#### [Work task]
Entries follow. Give back exactly the lines starting at the one containing "近藤さつき (176, 2358)" and ending at the one containing "nDPI application (307, 697)", and no other lines.

#### [Recorded information]

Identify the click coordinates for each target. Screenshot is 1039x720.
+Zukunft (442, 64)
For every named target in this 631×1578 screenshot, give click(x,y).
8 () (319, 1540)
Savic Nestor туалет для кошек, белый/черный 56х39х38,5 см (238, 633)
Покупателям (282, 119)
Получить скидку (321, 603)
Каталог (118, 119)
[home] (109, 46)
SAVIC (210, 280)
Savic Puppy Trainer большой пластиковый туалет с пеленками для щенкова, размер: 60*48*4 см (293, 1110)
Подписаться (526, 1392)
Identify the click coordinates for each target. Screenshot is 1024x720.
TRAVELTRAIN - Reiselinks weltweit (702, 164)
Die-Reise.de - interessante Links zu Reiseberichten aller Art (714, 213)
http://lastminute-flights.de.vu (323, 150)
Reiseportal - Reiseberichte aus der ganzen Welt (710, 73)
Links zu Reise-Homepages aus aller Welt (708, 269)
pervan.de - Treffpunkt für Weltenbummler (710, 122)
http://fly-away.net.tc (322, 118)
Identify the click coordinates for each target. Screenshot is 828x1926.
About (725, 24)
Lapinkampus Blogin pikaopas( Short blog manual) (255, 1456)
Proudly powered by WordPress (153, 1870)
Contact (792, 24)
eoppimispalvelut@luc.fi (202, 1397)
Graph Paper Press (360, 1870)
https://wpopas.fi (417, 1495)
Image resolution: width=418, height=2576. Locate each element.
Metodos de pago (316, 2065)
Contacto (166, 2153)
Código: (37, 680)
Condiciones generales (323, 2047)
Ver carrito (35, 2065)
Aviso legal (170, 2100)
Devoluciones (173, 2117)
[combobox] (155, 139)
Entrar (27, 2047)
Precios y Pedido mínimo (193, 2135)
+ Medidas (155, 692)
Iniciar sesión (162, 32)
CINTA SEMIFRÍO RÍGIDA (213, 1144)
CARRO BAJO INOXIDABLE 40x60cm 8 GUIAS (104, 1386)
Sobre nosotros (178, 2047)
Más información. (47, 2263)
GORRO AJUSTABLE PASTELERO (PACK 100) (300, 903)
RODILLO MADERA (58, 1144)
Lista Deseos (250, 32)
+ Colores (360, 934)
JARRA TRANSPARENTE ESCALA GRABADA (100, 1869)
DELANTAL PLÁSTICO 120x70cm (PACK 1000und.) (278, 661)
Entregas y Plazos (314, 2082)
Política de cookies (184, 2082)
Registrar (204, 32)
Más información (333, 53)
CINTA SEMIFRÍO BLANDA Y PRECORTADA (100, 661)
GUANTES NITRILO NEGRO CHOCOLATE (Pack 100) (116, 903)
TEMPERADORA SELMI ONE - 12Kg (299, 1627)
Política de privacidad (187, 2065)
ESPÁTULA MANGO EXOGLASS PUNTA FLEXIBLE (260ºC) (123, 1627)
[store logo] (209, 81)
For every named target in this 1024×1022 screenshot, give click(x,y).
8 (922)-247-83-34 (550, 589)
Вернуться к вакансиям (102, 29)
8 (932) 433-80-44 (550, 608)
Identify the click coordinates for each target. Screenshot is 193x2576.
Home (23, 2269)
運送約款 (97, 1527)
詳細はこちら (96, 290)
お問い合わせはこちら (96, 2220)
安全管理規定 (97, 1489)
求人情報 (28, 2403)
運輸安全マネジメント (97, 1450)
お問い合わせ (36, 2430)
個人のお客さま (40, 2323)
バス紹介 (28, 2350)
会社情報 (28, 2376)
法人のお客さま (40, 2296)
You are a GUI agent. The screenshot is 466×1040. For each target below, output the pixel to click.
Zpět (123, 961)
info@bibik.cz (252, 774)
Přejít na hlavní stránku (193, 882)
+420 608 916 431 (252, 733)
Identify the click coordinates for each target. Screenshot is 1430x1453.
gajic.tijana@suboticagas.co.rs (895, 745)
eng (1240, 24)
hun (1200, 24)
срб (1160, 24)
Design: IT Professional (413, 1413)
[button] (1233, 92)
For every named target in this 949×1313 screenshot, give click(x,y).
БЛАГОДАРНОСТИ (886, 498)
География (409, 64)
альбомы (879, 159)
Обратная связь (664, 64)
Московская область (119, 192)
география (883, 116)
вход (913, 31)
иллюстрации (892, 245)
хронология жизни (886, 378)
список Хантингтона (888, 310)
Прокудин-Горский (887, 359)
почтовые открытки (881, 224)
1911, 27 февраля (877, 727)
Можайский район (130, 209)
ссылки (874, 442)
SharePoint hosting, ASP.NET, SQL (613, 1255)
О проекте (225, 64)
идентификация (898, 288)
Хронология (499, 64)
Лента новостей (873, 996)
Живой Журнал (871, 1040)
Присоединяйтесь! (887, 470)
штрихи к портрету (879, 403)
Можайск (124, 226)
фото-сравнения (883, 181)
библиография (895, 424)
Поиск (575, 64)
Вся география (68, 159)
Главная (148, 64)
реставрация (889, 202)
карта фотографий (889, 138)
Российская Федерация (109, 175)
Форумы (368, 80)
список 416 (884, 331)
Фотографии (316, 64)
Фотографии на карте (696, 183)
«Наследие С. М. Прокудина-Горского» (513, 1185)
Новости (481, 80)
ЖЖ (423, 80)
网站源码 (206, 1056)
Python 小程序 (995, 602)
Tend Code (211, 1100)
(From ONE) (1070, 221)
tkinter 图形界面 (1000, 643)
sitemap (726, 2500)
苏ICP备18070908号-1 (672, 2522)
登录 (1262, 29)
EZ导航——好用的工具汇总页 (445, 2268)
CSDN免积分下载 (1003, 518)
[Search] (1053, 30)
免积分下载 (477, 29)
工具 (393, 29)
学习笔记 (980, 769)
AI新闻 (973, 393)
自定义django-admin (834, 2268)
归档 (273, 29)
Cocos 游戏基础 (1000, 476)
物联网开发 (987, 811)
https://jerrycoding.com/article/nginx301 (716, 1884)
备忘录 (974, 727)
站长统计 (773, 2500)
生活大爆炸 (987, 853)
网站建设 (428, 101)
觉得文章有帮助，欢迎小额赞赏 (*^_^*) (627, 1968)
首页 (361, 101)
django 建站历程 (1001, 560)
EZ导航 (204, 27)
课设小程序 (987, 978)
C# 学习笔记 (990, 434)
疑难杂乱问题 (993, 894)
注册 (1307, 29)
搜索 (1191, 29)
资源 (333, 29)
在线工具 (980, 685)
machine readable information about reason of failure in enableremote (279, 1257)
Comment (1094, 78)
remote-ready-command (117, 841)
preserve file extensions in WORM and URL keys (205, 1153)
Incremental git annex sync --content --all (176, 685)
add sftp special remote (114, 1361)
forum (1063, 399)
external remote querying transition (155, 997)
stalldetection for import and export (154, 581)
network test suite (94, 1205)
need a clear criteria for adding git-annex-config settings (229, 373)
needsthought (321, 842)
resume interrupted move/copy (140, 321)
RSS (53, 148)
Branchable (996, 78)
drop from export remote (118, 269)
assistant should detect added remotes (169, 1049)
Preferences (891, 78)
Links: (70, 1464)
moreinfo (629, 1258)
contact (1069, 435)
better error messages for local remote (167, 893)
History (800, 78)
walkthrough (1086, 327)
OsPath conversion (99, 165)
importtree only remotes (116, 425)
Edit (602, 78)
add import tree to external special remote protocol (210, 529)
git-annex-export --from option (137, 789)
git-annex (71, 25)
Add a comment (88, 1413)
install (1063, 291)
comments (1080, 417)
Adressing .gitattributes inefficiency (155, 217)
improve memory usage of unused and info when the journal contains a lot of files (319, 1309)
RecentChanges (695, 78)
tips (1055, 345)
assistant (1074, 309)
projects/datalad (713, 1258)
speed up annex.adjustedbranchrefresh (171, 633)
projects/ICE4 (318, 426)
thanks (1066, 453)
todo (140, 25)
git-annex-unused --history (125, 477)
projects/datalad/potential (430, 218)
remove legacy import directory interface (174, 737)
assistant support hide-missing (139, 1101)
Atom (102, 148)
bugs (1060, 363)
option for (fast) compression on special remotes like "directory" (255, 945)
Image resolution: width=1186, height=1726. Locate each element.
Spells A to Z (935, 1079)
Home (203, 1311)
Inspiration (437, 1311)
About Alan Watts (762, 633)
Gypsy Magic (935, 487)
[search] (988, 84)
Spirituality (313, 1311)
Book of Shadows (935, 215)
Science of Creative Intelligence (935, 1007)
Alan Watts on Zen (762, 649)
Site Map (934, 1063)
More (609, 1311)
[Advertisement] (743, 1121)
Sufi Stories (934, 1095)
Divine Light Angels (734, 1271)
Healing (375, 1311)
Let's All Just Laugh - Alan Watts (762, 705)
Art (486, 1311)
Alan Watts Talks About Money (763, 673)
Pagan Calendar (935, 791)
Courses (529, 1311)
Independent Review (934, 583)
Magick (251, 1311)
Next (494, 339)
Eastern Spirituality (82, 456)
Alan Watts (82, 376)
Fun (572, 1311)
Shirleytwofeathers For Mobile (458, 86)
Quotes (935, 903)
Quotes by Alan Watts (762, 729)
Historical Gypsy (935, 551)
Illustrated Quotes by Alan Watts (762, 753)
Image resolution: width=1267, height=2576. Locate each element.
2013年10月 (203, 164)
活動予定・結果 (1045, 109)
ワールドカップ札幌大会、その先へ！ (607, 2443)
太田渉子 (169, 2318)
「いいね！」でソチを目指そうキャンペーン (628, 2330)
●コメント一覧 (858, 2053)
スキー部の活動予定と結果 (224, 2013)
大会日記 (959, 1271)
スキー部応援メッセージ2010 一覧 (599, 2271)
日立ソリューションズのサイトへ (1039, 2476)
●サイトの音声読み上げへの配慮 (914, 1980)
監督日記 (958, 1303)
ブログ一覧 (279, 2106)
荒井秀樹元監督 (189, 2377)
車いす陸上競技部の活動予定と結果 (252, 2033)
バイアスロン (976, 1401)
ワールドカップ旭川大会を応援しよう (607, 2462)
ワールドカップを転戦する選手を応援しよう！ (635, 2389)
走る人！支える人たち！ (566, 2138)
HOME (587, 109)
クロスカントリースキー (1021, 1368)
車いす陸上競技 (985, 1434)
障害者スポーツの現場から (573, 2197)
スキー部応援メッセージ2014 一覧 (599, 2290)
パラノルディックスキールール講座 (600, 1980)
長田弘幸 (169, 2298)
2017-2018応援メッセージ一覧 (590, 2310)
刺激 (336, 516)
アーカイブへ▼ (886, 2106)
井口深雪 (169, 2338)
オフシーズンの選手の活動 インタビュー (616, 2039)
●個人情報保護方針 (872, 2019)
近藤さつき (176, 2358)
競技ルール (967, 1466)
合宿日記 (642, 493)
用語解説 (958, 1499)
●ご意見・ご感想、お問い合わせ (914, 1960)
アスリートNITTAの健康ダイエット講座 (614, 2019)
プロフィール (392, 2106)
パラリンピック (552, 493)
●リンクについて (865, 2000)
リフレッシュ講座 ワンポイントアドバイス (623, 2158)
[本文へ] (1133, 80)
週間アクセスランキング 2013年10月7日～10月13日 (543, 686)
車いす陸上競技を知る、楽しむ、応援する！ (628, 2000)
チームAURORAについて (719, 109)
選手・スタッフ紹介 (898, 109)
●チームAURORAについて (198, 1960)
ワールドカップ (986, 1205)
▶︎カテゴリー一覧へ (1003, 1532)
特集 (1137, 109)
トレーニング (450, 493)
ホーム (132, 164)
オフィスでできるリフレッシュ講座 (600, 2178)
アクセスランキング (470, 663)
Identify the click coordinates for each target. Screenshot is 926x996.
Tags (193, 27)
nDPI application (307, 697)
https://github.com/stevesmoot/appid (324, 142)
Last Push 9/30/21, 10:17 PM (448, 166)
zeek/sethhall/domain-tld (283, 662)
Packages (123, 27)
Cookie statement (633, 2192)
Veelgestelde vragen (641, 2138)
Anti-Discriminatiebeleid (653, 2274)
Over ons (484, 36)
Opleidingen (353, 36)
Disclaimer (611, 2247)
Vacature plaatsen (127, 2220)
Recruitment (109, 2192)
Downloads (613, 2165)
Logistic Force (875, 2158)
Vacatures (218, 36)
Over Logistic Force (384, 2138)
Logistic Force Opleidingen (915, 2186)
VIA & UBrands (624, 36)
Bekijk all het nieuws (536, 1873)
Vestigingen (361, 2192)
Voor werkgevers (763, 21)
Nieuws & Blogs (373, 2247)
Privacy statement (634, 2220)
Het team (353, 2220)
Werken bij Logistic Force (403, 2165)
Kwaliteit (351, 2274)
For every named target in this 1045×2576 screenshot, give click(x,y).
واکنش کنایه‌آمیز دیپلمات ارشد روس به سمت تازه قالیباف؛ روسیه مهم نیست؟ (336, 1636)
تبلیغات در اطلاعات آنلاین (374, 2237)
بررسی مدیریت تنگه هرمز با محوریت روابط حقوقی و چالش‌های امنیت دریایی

#### [Written solution]
近藤さつき (176, 2358)
競技ルール (967, 1466)
合宿日記 (642, 493)
用語解説 (958, 1499)
●ご意見・ご感想、お問い合わせ (914, 1960)
アスリートNITTAの健康ダイエット講座 (614, 2019)
プロフィール (392, 2106)
パラリンピック (552, 493)
●リンクについて (865, 2000)
リフレッシュ講座 ワンポイントアドバイス (623, 2158)
[本文へ] (1133, 80)
週間アクセスランキング 2013年10月7日～10月13日 (543, 686)
車いす陸上競技を知る、楽しむ、応援する！ (628, 2000)
チームAURORAについて (719, 109)
選手・スタッフ紹介 (898, 109)
●チームAURORAについて (198, 1960)
ワールドカップ (986, 1205)
▶︎カテゴリー一覧へ (1003, 1532)
特集 (1137, 109)
トレーニング (450, 493)
ホーム (132, 164)
オフィスでできるリフレッシュ講座 (600, 2178)
アクセスランキング (470, 663)
Identify the click coordinates for each target. Screenshot is 926x996.
Tags (193, 27)
nDPI application (307, 697)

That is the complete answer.